Using request.getUserId() as the Kafka key ensures all events for the same user land on the same partition, preserving per-user ordering.

Step 4: The Consumer

The notification-service has a dedicated NotificationConsumer component (not the service class itself) that listens on the topic and delegates:

// notification-service/.../consumer/NotificationConsumer.java
@Component
public class NotificationConsumer {
    private final NotificationService notificationService;

    @KafkaListener(topics = "notification_requests_topic", groupId = "notification-service-group")
    public void listen(NotificationRequest request) {
        notificationService.sendNotificationAsync(request);
    }
}

Testing the Event Chain with Embedded Kafka

You don’t need a running Kafka broker to test this.
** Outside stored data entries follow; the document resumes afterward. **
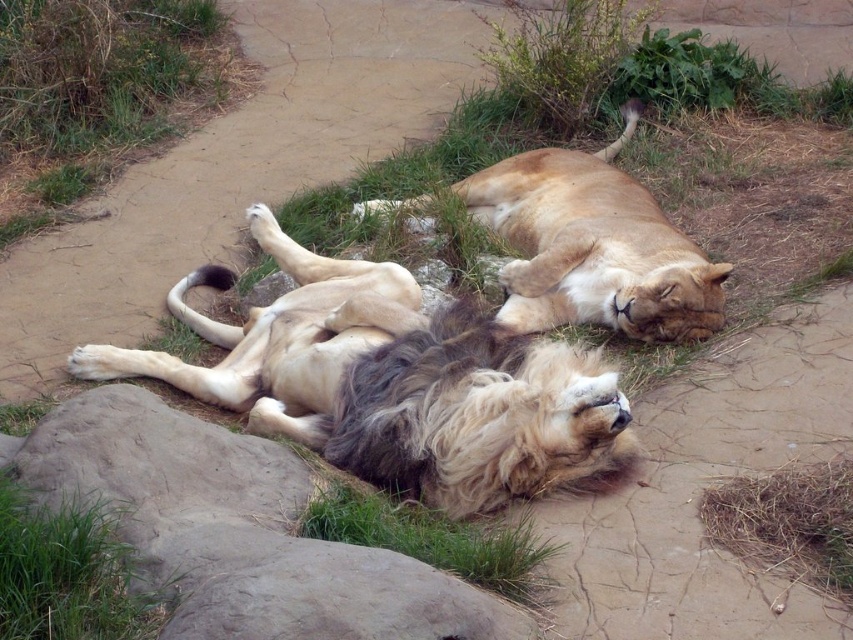 Between green grass at upper left and golden fur lion at upper center, which one has more height?

green grass at upper left

Between green grass at upper left and golden fur lion at upper center, which one is positioned higher?

green grass at upper left is above.

At what (x,y) coordinates should I click in order to perform the action: click on green grass at upper left. Please return your answer as a coordinate pair (x, y). This screenshot has width=853, height=640. Looking at the image, I should click on (102, 93).

Does point (445, 385) lie in front of point (636, 225)?

Yes, point (445, 385) is closer to viewer.

Between golden fur lion at center and golden fur lion at upper center, which one appears on the left side from the viewer's perspective?

From the viewer's perspective, golden fur lion at center appears more on the left side.

Find the location of a particular element. golden fur lion at center is located at coordinates (395, 384).

Can you confirm if golden fur lion at center is positioned above gray rock at lower left?

Correct, golden fur lion at center is located above gray rock at lower left.

Is golden fur lion at center positioned in front of gray rock at lower left?

That is False.

Is point (578, 349) farther from camera compared to point (167, 621)?

Yes, point (578, 349) is farther from viewer.

Image resolution: width=853 pixels, height=640 pixels. I want to click on golden fur lion at center, so click(395, 384).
Spring’s @EmbeddedKafka spins up an in-process broker:

// notification-service/.../consumer/NotificationConsumerTest.java
@SpringBootTest
@DirtiesContext
@EnableKafka
@EmbeddedKafka
@ActiveProfiles("dev")
public class NotificationConsumerTest {

    @Autowired
    private KafkaTemplate<String, NotificationRequest> kafkaTemplate;

    private static final int MESSAGE_COUNT = 5;
    private static final String TOPIC = "notification_requests_topic";

    @Test
    void testConsumerReceivesAndProcessesMessage() throws Exception {
        NotificationService.processedMessageCount.set(0);

        for (int i = 0; i < 5; i++) {
            NotificationRequest request = new NotificationRequest(
                1L, "user" + i, "Test Subject " + i, "Test Body " + i, "EMAIL"
            );
            kafkaTemplate.send(TOPIC, request.getUserId(), request).get(1, TimeUnit.SECONDS);
        }

        Awaitility.await()
            .atMost(10, TimeUnit.SECONDS)
            .pollInterval(200, TimeUnit.MILLISECONDS)
            .untilAsserted(() -> {
                assertEquals(MESSAGE_COUNT, NotificationService.processedMessageCount.get());
            });
    }
}

Awaitility is the right tool here — Thread.sleep() is unreliable for async assertions. The test produces 5 messages, then polls until all are consumed or 10 seconds elapse.

Conclusion

By leveraging Apache Kafka and Docker, the PFMS architecture achieves high scalability and resilience. Services are decoupled; failures in the notification-service no longer block the budget-service. The pfms-network ensures seamless internal communication, while the event-driven pattern lays the foundation for complex, real-time features like fraud detection and automated reporting.